Freeman's lucidly written book places Hannibal and his fight against Rome in the context of the times and against the backdrop of the relationship between Rome and Carthage. He develops the history of Carthage and its first war with Rome, followed by the young Hannibal travelling to Spain with his father and developing his skills in warfare and administration to an astonishing degree. Freeman describes Hannibal's great feat in crossing the Alps to Italy where he fought Rome for fifteen years. The highlight was the Battle of Cannae in 216, B.C., in which Hannibal obliterated a large Roman army in one of the greatest military victories in history. Freeman offers a dramatic description of this battle and considers the question of why Hannibal failed to follow-up his triumph by marching on Rome.
Freeman has a great deal of sympathy for Hannibal and offers a much more favorable portrayal than do the historical Roman sources. He praises Hannibal's genius as a general and as an administrator and leader.

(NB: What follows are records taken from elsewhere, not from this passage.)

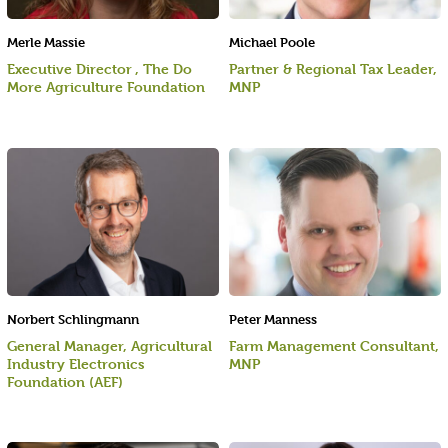
Merle Massie
Michael Poole
Executive Director , The Do
Partner & Regional Tax Leader,
More Agriculture Foundation
MNP
Norbert Schlingmann
Peter Manness
General Manager, Agricultural
Farm Management Consultant,
Industry Electronics
MNP
Foundation (AEF)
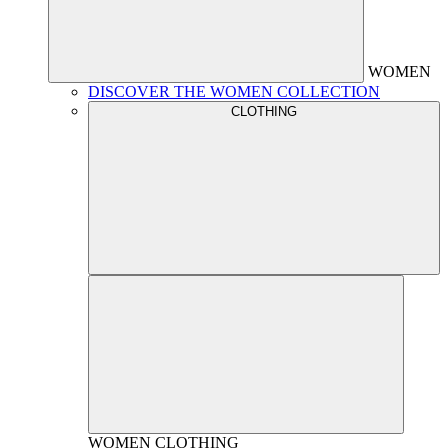
WOMEN
DISCOVER THE WOMEN COLLECTION
CLOTHING
WOMEN
CLOTHING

He is also sympathetic to Carthage as a nation of traders that, in his account, did not seek to subdue the world in its own image, as did Rome. Much of the cause for Hannibal's ultimate failure to defeat Rome was due to his lack of support from the leadership in Carthage.
By any measure, Hannibal was an extraordinarily gifted individual and general. Freeman praises Hannibal as well as "a practiced statesman, a skilled diplomat, and a man deeply devoted to his family and country. " There is a great sense in this book of rooting for the underdog. The book gives the reader a sense of the terrors of war in the ancient world and of its-no-holds-barred character. I thought anew of the waste of human life and of the great genius and skill devoted to death and killing.
Freeman's book helps the reader along with a timeline and with a discussion of historical sources, ancient and modern, on Hannibal. Unfortunately, there are no maps. Freeman's book is an excellent choice for readers who want to learn and to think about Hannibal and about the wars between Rome and Carthage.